O Trolley, My Trolley

May 5, 2004
By Archives

This week, The Sun embarks on a romantic voyage through life 100 years ago -- that ripe, youthful year of 1904. Indeed, it is in sustained, curious investigations such as these that comparisons begin to be made: How has life at Cornell improved since the glorious time of Spring Days, required freshman caps and horse carriages? How has it changed? Is there something about life in the early 20th century that we at Cornell are now missing desperately?

The answer, friends, is an emphatic, vigorous yes.

A state-of-the-art engineering college? Balderdash. Wireless Internet access? Inconceivable! A worldwide network of institutes, centers and study-abroad programs? Poppycock. Lake-source cooling? We will take our coal and kerosene, thank you kindly. No; new advancements in technology and knowledge do not always lead to improved lives. Eugenics? Nuclear power? These so-called panaceas have been the bane of world leaders for the past 50 years!

This precise fact, indeed, is why the City of Ithaca and Cornell University must destroy their vile pack of motor-buses and bring to its glorious return ... the trolley.

O trolley of yore, how we yearn for thee!

How we wish for the day when Cornell students can again make pilgrimage from the Commons of Ithaca to the Quad in style, grace and dignity.

We at The Sun remember the classic route as if it had never vanished: Trolley ho!, debarking from Lehigh Valley Station -- now The Station Restaurant -- through State Street, the current Commons, up the hill, left at Eddy Street, and up Collegetown in front of Cascadilla Hall. Another left, past the current "Collegetown Bagels," and across the Trolley Bridge, the remains of which serve as a clever shortcut to the then-nonexistent Engineering Quad. A brief roll down East Avenue, over Thurston Bridge, and around Thurston Avenue to Stewart and back to State completed the vaunted trolley's roundabout passage upon the Hill. And for those brisk freshmen donning their caps and galoshes, a convenient embarking point in front of Boardman Hall -- cruelly demolished to allow for the modernist Olin Library -- allowed for easy travel to more remote parts of campus.

O trolley, how we pine for thee!

In this modern age of buses and bullet-trains and aero-planes, is there not room for the simple, unselfish trolley? Must the trolley of days past remain only as a memory in The Sun's pages and in the triage of rail-tracks unnaturally cemented upon the Commons?

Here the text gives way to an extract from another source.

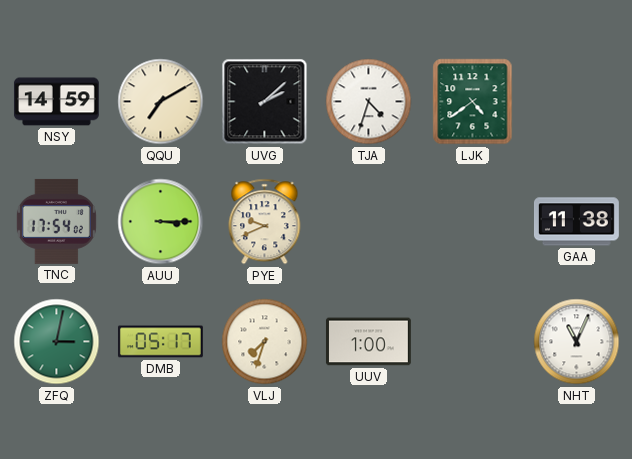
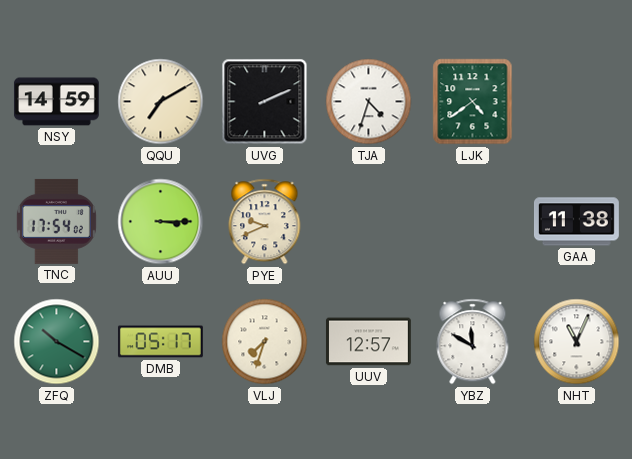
UVG: 2:08 -> 2:11
ZFQ: 3:02 -> 10:20
UUV: 1:00 -> 12:57
YBZ: none -> 11:50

We implore you, O great leaders of Cornell and Ithaca beyond. The great city of New Orleans, once rever'd for its grand trolleys, is refurbishing Bourbon Street with their presence once again. Ithaca, land of great progress and ideals, deserves to be next. Why, think of the benefits! What heartless student would turn down an offer to live in a place of magical trolleys, tracks and cables? What tourist would decline an opportunity to visit the City of Ithaca and its world-famous trolleys? What commuter would make excuses to ride alone rather than hop upon the cheerful trolley?

None, we say! Bring back the trolley from the Land of Make-Believe!